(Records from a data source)
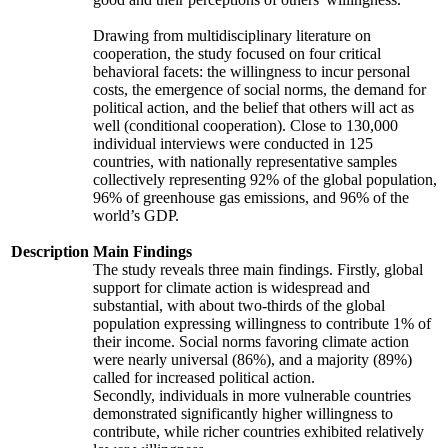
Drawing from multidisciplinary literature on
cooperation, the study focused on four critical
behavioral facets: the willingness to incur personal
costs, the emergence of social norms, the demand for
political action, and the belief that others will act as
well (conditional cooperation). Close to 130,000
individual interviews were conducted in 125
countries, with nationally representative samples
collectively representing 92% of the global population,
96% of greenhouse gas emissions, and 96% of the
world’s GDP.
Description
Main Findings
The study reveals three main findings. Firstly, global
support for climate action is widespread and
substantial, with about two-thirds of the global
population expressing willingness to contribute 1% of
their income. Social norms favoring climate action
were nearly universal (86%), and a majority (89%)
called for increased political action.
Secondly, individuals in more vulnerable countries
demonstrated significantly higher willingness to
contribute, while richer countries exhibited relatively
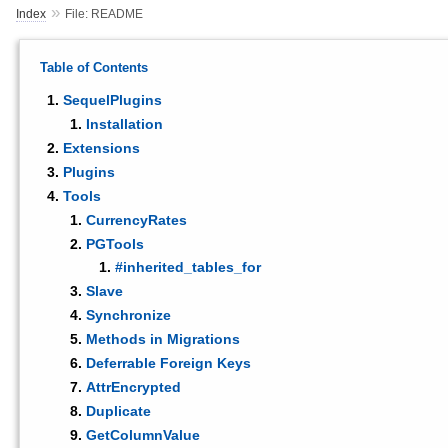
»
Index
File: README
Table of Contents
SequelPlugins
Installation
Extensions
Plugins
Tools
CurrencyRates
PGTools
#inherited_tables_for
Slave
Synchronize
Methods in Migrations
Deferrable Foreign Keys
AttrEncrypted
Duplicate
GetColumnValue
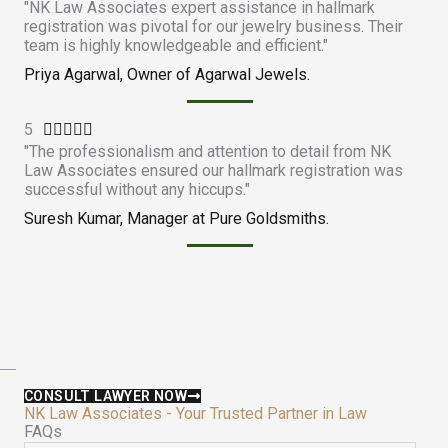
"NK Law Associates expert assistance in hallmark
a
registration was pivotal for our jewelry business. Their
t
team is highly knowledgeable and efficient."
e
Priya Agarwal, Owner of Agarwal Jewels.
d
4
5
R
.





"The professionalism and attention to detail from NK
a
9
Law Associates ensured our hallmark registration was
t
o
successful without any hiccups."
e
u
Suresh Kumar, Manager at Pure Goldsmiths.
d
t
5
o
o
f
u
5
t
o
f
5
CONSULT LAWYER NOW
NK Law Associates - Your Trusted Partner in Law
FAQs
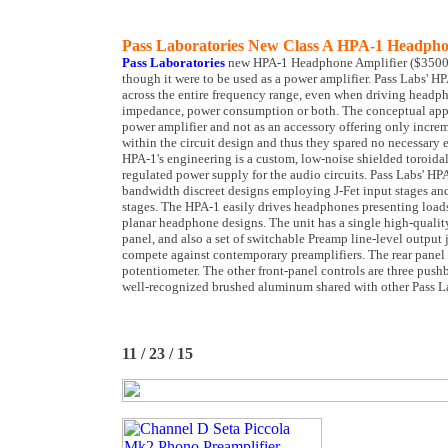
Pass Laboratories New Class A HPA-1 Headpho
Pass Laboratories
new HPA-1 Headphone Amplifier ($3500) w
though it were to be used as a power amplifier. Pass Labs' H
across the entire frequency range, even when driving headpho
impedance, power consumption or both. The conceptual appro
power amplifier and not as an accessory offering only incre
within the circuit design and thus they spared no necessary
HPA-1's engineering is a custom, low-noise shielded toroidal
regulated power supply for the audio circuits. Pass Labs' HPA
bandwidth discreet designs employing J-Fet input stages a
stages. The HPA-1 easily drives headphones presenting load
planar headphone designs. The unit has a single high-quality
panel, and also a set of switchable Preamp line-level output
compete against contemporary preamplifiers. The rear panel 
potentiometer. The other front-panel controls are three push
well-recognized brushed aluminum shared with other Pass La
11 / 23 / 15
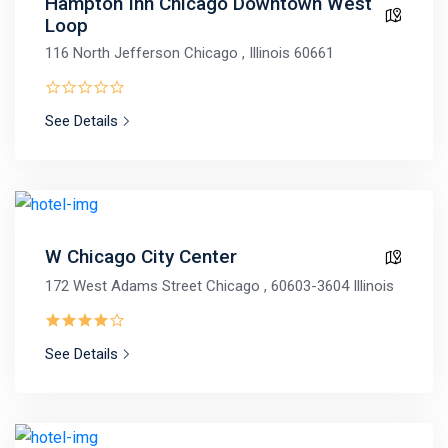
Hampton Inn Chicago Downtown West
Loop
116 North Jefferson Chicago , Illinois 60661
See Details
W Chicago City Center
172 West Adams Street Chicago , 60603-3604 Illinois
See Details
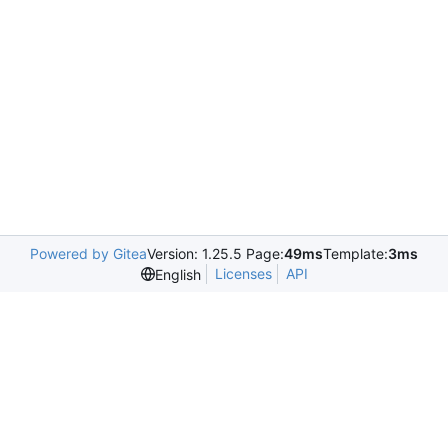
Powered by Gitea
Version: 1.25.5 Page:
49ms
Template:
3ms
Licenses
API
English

TASK: Working from the entries above, please transcribe only the lines from the line with "SequelPlugins" through the line with "power amplifier and", exactly, with both end lines and without pictures.

WRITTEN REPLY:
SequelPlugins
Installation
Extensions
Plugins
Tools
CurrencyRates
PGTools
#inherited_tables_for
Slave
Synchronize
Methods in Migrations
Deferrable Foreign Keys
AttrEncrypted
Duplicate
GetColumnValue
"NK Law Associates expert assistance in hallmark
a
registration was pivotal for our jewelry business. Their
t
team is highly knowledgeable and efficient."
e
Priya Agarwal, Owner of Agarwal Jewels.
d
4
5
R
.





"The professionalism and attention to detail from NK
a
9
Law Associates ensured our hallmark registration was
t
o
successful without any hiccups."
e
u
Suresh Kumar, Manager at Pure Goldsmiths.
d
t
5
o
o
f
u
5
t
o
f
5
CONSULT LAWYER NOW
NK Law Associates - Your Trusted Partner in Law
FAQs
Pass Laboratories New Class A HPA-1 Headpho
Pass Laboratories
new HPA-1 Headphone Amplifier ($3500) w
though it were to be used as a power amplifier. Pass Labs' H
across the entire frequency range, even when driving headpho
impedance, power consumption or both. The conceptual appro
power amplifier and not as an accessory offering only incre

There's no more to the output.